この外周道路の外壁は2月に、屋根は3月下旬に、内側の壁とカーテンは4月上旬に完成し、早速ここでウォーキングやジョギングをする人が見られるようになった。なおこの外周道路の数カ所に傘立てを置き、雨の中ジョギングなどに来た人が駐車場に駐めた車からこの外周道路まで傘を差してこれるようにするとともに「レンタル傘」も大量に置いて、急に雨が降ってきた場合に濡れずに車まで行けるようにした。レンタル傘は町で呼びかけて、家庭で余っている100円傘を大量に提供してもらった。

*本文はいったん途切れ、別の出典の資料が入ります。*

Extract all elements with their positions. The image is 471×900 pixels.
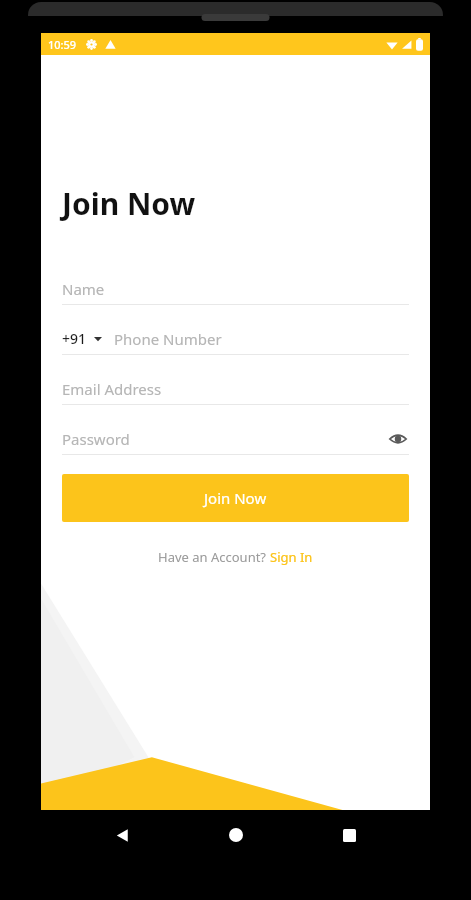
button[interactable]: Sign In <box>270 548 313 566</box>
staticText: +91 <box>62 329 87 348</box>
button[interactable]: Show password <box>387 428 409 450</box>
button[interactable]: +91 <box>62 323 409 355</box>
staticText: Join Now <box>204 488 267 508</box>
button[interactable]: Home <box>219 818 253 852</box>
staticText: Join Now <box>62 183 196 224</box>
staticText: Have an Account? <box>158 548 270 566</box>
staticText: Sign In <box>270 548 313 566</box>
staticText: Email Address <box>62 379 162 399</box>
button[interactable]: Join Now <box>62 474 409 522</box>
button[interactable]: Back <box>105 818 139 852</box>
staticText: Phone Number <box>114 329 222 349</box>
staticText: 10:59 <box>48 37 77 52</box>
button[interactable]: Name <box>62 273 409 305</box>
button[interactable]: Password <box>62 423 409 455</box>
button[interactable]: Email Address <box>62 373 409 405</box>
staticText: Password <box>62 429 130 449</box>
staticText: Name <box>62 279 105 299</box>
button[interactable]: Recent apps <box>332 818 366 852</box>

この外周道路の街灯(33.3mおきに設置)はセンサーライトとし、前後50m以内に人がいれば点灯するようにして、夜間のジョギングをする人の便になるとともに、周囲への光害にはならないよう配慮した。
なお、この道路は通常は車両乗り入れ禁止で、ウォーキング・ジョギングする人とせいぜい伴走する自転車の専用道路である。出入口の所には車止めポールも設置している。ここに入れる車は消防車・救急車などの緊急自動車とメンテ作業の車両のみである。

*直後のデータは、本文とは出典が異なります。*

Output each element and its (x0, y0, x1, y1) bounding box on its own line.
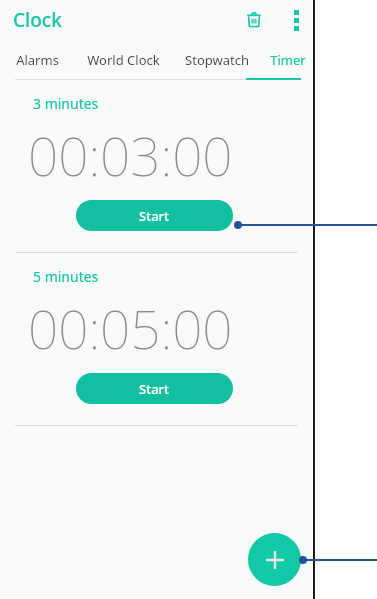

デファイユ津幡の“臨時プール”には長野での高地合宿が終わった後の11月22日から、日本代表候補女子長距離陣の6名と水野コーチが“自主合宿”をしていたのだが、まず12月1日(日)に学校に出なければならない金堂さん(仙台在住)と自分のクラブに戻らなければならない水野コーチが離脱した。その後も、青葉と竹下リルは主として夜間、ジャネは主として朝から晩まで、大学生の南野と永井は泊まり込みで卒論を書きながら随時泳いでいたが、永井は卒論のまとめに入るとして12月15日に地元に戻った。
南野さんがずっと居るので青葉は
「卒論大丈夫ですか?」
と訊いたら
「うちは提出2月だからもうしばらくここに居る」
と言って、どうも実際には論文など書かずに、ひたすら泳いでいるようだったので、大丈夫かな?と心配した。
なお、ここに滞在している間の食事は若葉さんが「日本代表を応援したい」と言って無償で提供してくれている。朝昼晩の食事が届けられる他、ムーランの“パス”を渡されているので、行けばいつでも好きな物が無料で食べられる。プールの維持管理費は青葉が出しているし、宿泊は播磨工務店の建築用宿舎に泊まっているので、お小遣い程度の費用で滞在可能である。泊まり込んでいる技師たちのためコインランドリーも設置しているので、洗濯もそこでできる。
南野さんは2月になってから、1週間だけ地元に戻り、また来てひたすら泳いでいた。それで2-3月にここで泳いでいたのは、日本代表候補組では、青葉・ジャネ・竹下・南野の4人である。他に希美・夏鈴・月見里姉妹も来ていたし、杏里や管理人の布恋まで監視しながら?泳いでいた。